The long, maple-bordered avenue that leads one to Notre Dame’s campus is an invitation for the visitor to become part of her life, part of her learning, her traditions, her legacy, and that in the fullest measure possible. Though the Notre Dame one finds today is a Notre Dame geared in wartime efficiency, a Notre Dame engaged in training thousands of youths for the great country we love, nonetheless, the rich memories of that great school seem to flourish all the more.

Notre Dame 1940s
University of Notre Dame Archives

For a hundred years now, Notre Dame has been an apostle for the rugged and manly way of life and learning. It is here on these hallowed grounds that the Notre Dame of Fathers Sorin and Corby, of Rockne, springs outwards and around beautiful lakes. From two or three buildings, a few teachers, a dozen students, Notre Dame has burst into a university of quadrangles, of many halls and libraries, of a faculty in the hundreds and a student body in the thousands. That is Notre Dame.

And because Notre Dame was started the hard way with struggles and disappointments, it has endured and enlarged through the years. Today it stands as a most fitting memorial of the first Holy Cross Fathers, who left their dear France and braved these shores to form an institution destined to be a strength, a guide, a depository of the Catholic faith and learning in a great and flourishing America.
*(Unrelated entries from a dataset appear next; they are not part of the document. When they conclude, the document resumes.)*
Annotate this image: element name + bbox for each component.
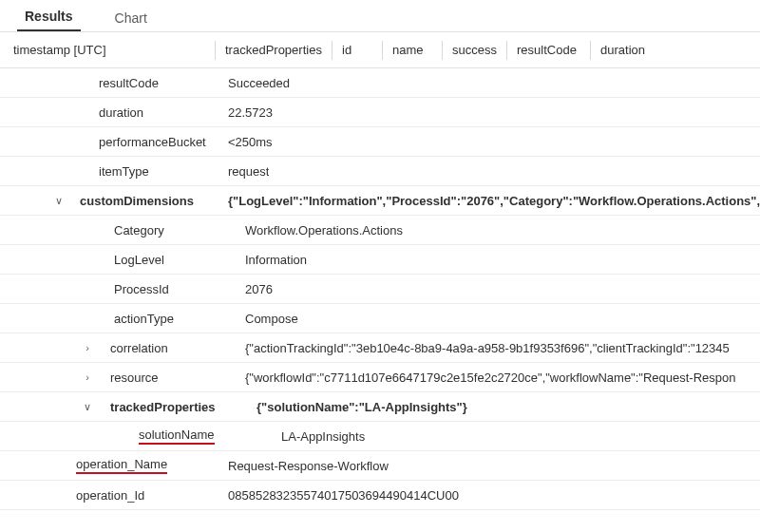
val-ProcessId: 2076: [245, 282, 273, 296]
row-operation_Name[interactable]: operation_Name Request-Response-Workflow: [0, 451, 760, 481]
col-trackedProperties[interactable]: trackedProperties: [225, 43, 330, 57]
val-trackedProperties: {"solutionName":"LA-AppInsights"}: [256, 400, 467, 414]
col-resultCode[interactable]: resultCode: [517, 43, 588, 57]
row-LogLevel[interactable]: LogLevel Information: [0, 245, 760, 275]
val-resource: {"workflowId":"c7711d107e6647179c2e15fe2…: [245, 370, 736, 385]
key-LogLevel: LogLevel: [114, 253, 164, 267]
key-operation_Id: operation_Id: [76, 488, 144, 503]
key-duration: duration: [99, 105, 143, 120]
row-itemType[interactable]: itemType request: [0, 157, 760, 186]
key-resultCode: resultCode: [99, 76, 159, 90]
key-Category: Category: [114, 223, 164, 238]
row-operation_Id[interactable]: operation_Id 085852832355740175036944904…: [0, 481, 760, 510]
column-header-row: timestamp [UTC] trackedProperties id nam…: [0, 32, 760, 68]
chevron-right-icon[interactable]: ›: [82, 342, 97, 353]
row-resource[interactable]: › resource {"workflowId":"c7711d107e6647…: [0, 363, 760, 392]
col-success[interactable]: success: [452, 43, 504, 57]
val-operation_Name: Request-Response-Workflow: [228, 459, 389, 473]
key-trackedProperties: trackedProperties: [110, 400, 216, 414]
row-resultCode[interactable]: resultCode Succeeded: [0, 68, 760, 98]
val-LogLevel: Information: [245, 253, 307, 267]
row-performanceBucket[interactable]: performanceBucket <250ms: [0, 127, 760, 157]
chevron-down-icon[interactable]: ∨: [53, 195, 68, 207]
results-grid: resultCode Succeeded duration 22.5723 pe…: [0, 68, 760, 510]
col-timestamp[interactable]: timestamp [UTC]: [13, 43, 213, 57]
row-solutionName[interactable]: solutionName LA-AppInsights: [0, 422, 760, 451]
val-performanceBucket: <250ms: [228, 135, 273, 149]
val-actionType: Compose: [245, 312, 298, 326]
row-ProcessId[interactable]: ProcessId 2076: [0, 275, 760, 304]
val-correlation: {"actionTrackingId":"3eb10e4c-8ba9-4a9a-…: [245, 341, 730, 355]
tab-results[interactable]: Results: [17, 3, 81, 31]
val-resultCode: Succeeded: [228, 76, 290, 90]
key-customDimensions: customDimensions: [80, 194, 194, 208]
row-Category[interactable]: Category Workflow.Operations.Actions: [0, 216, 760, 245]
tab-chart[interactable]: Chart: [107, 5, 155, 31]
val-Category: Workflow.Operations.Actions: [245, 223, 403, 238]
key-actionType: actionType: [114, 312, 174, 326]
col-id[interactable]: id: [342, 43, 380, 57]
tabs-bar: Results Chart: [0, 0, 760, 32]
val-operation_Id: 08585283235574017503694490414CU00: [228, 488, 459, 503]
val-itemType: request: [228, 164, 269, 179]
key-resource: resource: [110, 370, 159, 385]
key-performanceBucket: performanceBucket: [99, 135, 206, 149]
row-customDimensions[interactable]: ∨ customDimensions {"LogLevel":"Informat…: [0, 186, 760, 216]
chevron-down-icon[interactable]: ∨: [82, 401, 97, 413]
val-solutionName: LA-AppInsights: [281, 429, 365, 444]
col-name[interactable]: name: [392, 43, 440, 57]
key-solutionName: solutionName: [139, 428, 215, 445]
row-correlation[interactable]: › correlation {"actionTrackingId":"3eb10…: [0, 333, 760, 363]
val-duration: 22.5723: [228, 105, 273, 120]
key-ProcessId: ProcessId: [114, 282, 169, 296]
key-correlation: correlation: [110, 341, 168, 355]
row-trackedProperties[interactable]: ∨ trackedProperties {"solutionName":"LA-…: [0, 392, 760, 422]
row-actionType[interactable]: actionType Compose: [0, 304, 760, 333]
key-itemType: itemType: [99, 164, 149, 179]
key-operation_Name: operation_Name: [76, 457, 167, 474]
col-duration[interactable]: duration: [600, 43, 656, 57]
chevron-right-icon[interactable]: ›: [82, 371, 97, 383]
row-duration[interactable]: duration 22.5723: [0, 98, 760, 127]
val-customDimensions: {"LogLevel":"Information","ProcessId":"2…: [228, 194, 760, 208]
But for me there is a certain something about Notre Dame which makes it different from any other university in America. That intangible something which can be found only at Notre Dame is called popularly “The Spirit of Notre Dame,” the “Spirit of Our Lady.” This something makes the Notre Dame man distinct from all other college men. It is not a manner of dress, nor a manner of speaking. It is not a fanatic devotion to the “alma mater.” It is a loyalty to Catholic teaching, a tradition and culture; a loyalty to Christ, Our Brother, and to Our Lady.

To be at Notre Dame and to see the living Catholicism of it all is for me a most inspiring sight. The great domed figure of Our Lady glowing in the ray of the sun is an unforgettable sight for many a visitor. The many shrines, grottos and things Catholic that grace this veritable city are but visible memorials of the faith of Notre Dame. But to me, to see the men robed in black — the Fathers and Brothers of Holy Cross — who left home and the pleasant things of family life to devote their lives unselfishly to the care of American and Catholic youth is perhaps the most inspiring of all sights at Notre Dame. Notre Dame is built upon their sacrifice, their loyalty, their faith and their love of the Son of God and his Mother.

These are but a few thoughts on Notre Dame. There is not a single visitor who can fail to be conscious of the Notre Dame way of life. The philosophy of Notre Dame is not merely the philosophy of the world. It is the great philosophy of Our Lady, our God and his Church. It is the Catholic philosophy of life.